When the gradient $\frac{\partial L}{\partial W_{old}}$ is enormous, the weight update becomes a massive leap in the weight space. This can cause the optimizer to drastically overshoot any optimal minima, leading to an unstable training process where the loss function fluctuates erratically and fails to converge. In worst-case scenarios, this can even result in numerical overflow, producing NaN values in your weights and loss.

The Data Scale

The scale of the input data is a primary contributor to this problem. Large input values lead to large activation values, which in turn can produce large gradients.

Here’s a visualization of what a batch of unnormalized image data might look like as a matrix. The wide range of values is a clear issue.

[[ 23, 180,  45, 210,  90],
 [150,  88, 200,  12, 240],
 [ 75, 190,   5, 160, 220],
 [110,  30, 255,  95,  60],
 [ 20, 170, 130,  40, 115]]

Mitigation Strategies

Fortunately, several effective techniques exist to combat exploding gradients.

1. Data Normalization

Scaling input data to a smaller range ensures that the initial activations and subsequent gradients remain manageable. A common technique is Min-Max scaling:

\[X_{norm} = \frac{X - X_{min}}{X_{max} - X_{min}}\]

For image data with pixel values from 0 to 255, this simplifies to dividing by 255. This simple step confines the input values to the range [0, 1].

Here’s the same data matrix after normalization.

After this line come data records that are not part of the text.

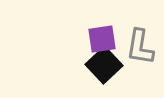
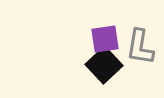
purple square: moved 3 px right
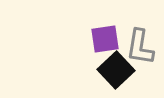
black square: moved 12 px right, 5 px down
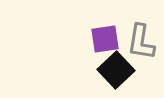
gray L-shape: moved 1 px right, 5 px up
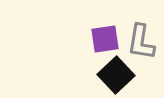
black square: moved 5 px down
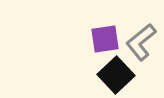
gray L-shape: rotated 42 degrees clockwise
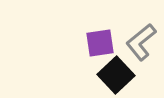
purple square: moved 5 px left, 4 px down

[[0.090, 0.706, 0.176, 0.824, 0.353],
 [0.588, 0.345, 0.784, 0.047, 0.941],
 [0.294, 0.745, 0.020, 0.627, 0.863],
 [0.431, 0.118, 1.000, 0.373, 0.235],
 [0.078, 0.667, 0.510, 0.157, 0.451]]

2. Gradient Clipping

This is a direct intervention that forcibly constrains the magnitude of the gradients. During the backward pass, if the L2 norm of the gradient vector $g$ exceeds a predefined threshold $\tau$, the gradient is scaled down:

\[\text{if } ||g|| > \tau, \quad g \leftarrow \frac{\tau}{||g||} g\]

This ensures that no single update step is excessively large, preventing the optimizer from making drastic jumps in weight space.

3. Weight Regularization

Weight regularization (specifically L2 regularization, or weight decay) can also help. It adds a penalty term to the loss function, which discourages the weights from growing too large:

\[L_{reg} = L_{original} + \lambda \sum_{i} W_i^2\]

By keeping the weights small, regularization indirectly helps to keep the gradients in a reasonable range.

The Results: Convergence

Implementing normalization was the key. My model’s accuracy immediately jumped from under 20% to over 90%. The hypothetical learning curves tell the story.

Before Normalization: The loss is erratic, and accuracy is flat. A clear sign of unstable training. Learning Curve Before Normalization

After Normalization: The loss steadily decreases, and accuracy climbs smoothly towards convergence. Learning Curve After Normalization

Conclusion

The exploding gradients problem is a fundamental challenge in deep learning, rooted in the mathematics of backpropagation. While it can be a frustrating roadblock, it is well-understood. By normalizing input data, employing gradient clipping, and using weight regularization, we can effectively mitigate this issue and ensure stable training of deep neural networks.